**Exercise details:** All of the entries below are to be retyped exactly.

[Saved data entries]
....

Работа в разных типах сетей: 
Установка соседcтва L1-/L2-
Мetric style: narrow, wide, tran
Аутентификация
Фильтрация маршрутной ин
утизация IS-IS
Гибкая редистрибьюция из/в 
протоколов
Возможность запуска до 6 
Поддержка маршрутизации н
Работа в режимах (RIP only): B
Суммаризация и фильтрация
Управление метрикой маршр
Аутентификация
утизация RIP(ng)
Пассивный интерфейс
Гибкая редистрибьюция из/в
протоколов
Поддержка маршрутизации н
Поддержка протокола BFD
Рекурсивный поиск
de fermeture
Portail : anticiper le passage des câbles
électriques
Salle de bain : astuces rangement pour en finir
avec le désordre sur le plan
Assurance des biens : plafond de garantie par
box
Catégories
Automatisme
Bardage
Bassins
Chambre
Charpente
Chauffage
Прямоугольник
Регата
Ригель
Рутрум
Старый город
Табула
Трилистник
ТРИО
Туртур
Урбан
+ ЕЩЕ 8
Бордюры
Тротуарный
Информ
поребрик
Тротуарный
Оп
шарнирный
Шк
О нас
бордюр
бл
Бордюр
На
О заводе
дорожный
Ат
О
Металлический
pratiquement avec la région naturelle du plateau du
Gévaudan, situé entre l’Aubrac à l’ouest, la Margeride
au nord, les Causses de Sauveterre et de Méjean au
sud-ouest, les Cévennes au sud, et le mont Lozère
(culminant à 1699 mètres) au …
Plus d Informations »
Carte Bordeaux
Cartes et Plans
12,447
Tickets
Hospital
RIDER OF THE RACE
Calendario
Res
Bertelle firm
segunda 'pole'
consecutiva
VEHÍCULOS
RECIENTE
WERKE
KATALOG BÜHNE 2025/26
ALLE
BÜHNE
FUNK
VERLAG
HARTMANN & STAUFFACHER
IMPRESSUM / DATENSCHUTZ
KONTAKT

....

**Response area:**
Работа в разных типах сетей: 
Установка соседcтва L1-/L2-
Мetric style: narrow, wide, tran
Аутентификация
Фильтрация маршрутной ин
утизация IS-IS
Гибкая редистрибьюция из/в 
протоколов
Возможность запуска до 6 
Поддержка маршрутизации н
Работа в режимах (RIP only): B
Суммаризация и фильтрация
Управление метрикой маршр
Аутентификация
утизация RIP(ng)
Пассивный интерфейс
Гибкая редистрибьюция из/в
протоколов
Поддержка маршрутизации н
Поддержка протокола BFD
Рекурсивный поиск
de fermeture
Portail : anticiper le passage des câbles
électriques
Salle de bain : astuces rangement pour en finir
avec le désordre sur le plan
Assurance des biens : plafond de garantie par
box
Catégories
Automatisme
Bardage
Bassins
Chambre
Charpente
Chauffage
Прямоугольник
Регата
Ригель
Рутрум
Старый город
Табула
Трилистник
ТРИО
Туртур
Урбан
+ ЕЩЕ 8
Бордюры
Тротуарный
Информ
поребрик
Тротуарный
Оп
шарнирный
Шк
О нас
бордюр
бл
Бордюр
На
О заводе
дорожный
Ат
О
Металлический
pratiquement avec la région naturelle du plateau du
Gévaudan, situé entre l’Aubrac à l’ouest, la Margeride
au nord, les Causses de Sauveterre et de Méjean au
sud-ouest, les Cévennes au sud, et le mont Lozère
(culminant à 1699 mètres) au …
Plus d Informations »
Carte Bordeaux
Cartes et Plans
12,447
Tickets
Hospital
RIDER OF THE RACE
Calendario
Res
Bertelle firm
segunda 'pole'
consecutiva
VEHÍCULOS
RECIENTE
WERKE
KATALOG BÜHNE 2025/26
ALLE
BÜHNE
FUNK
VERLAG
HARTMANN & STAUFFACHER
IMPRESSUM / DATENSCHUTZ
KONTAKT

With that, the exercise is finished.